The eggs of floodwater mosquitoes are laid on the damp edges of bodies of water, including vernal pools, lakes, ponds, rivers, swamps, and just plain wet spots. When rising water from spring rains or a summer thunderstorm floods the waiting mosquito eggs, the eggs develop into their aquatic larval and pupal stage before bursting into the air as a whining, mating, blood-thirsty mass a short time later. Many floodwater mosquitoes reproduce just once a year, but some will produce a new generation whenever the water reaches a certain level.

Some of these mosquitoes live in the Connecticut River and its tributaries, says Eaton, but you won’t find them in the main channel. Mosquito larvae need calm water, and since they are a favorite food of many fish, you are more likely to find them where fish are not. River mosquitoes are found in eddies, swamps, and muddy places at the river’s edge.

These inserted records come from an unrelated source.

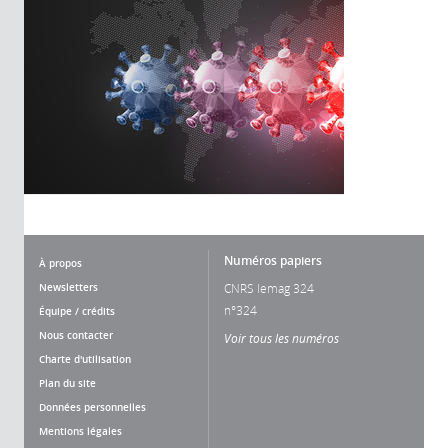
Numéros papiers
À propos
Newsletters
CNRS lemag 324
n°324
Équipe / crédits
Nous contacter
Voir tous les numéros
Charte d'utilisation
Plan du site
Données personnelles
Mentions légales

Might that itchy, red bump be easier to take if you knew where your little blood donation stood in the big circle of life? Maybe. Mosquitoes are not the exclusive diet of any animal in our neck of the woods, but they do make up a sizeable part of the diet of frogs, toads, fish, bats, swallows, bluebirds, and even larger insects. But several of these animals we’ve only learned to love because they eat mosquitoes.

After pointing out that mosquitoes are very much part of that famous circle of life, moving nutrients along by filtering bacteria out of puddles as larvae, then being eaten by much larger animals as adults, Eaton suggests that it is not the mosquito’s insignificant role in the web of life we object to, but our own role.

“I don’t like it when my blood is taken by a mosquito and then that mosquito is eaten by a bird,” he says. “I would rather feed the bird something else.”

Of course. No matter how small our sacrifice or how grand the big picture, we would much rather eat than be eaten. It’s a desire so strong that it might even get you out of a comfortable bed to swat the source of that buzzing whine before it gets any closer.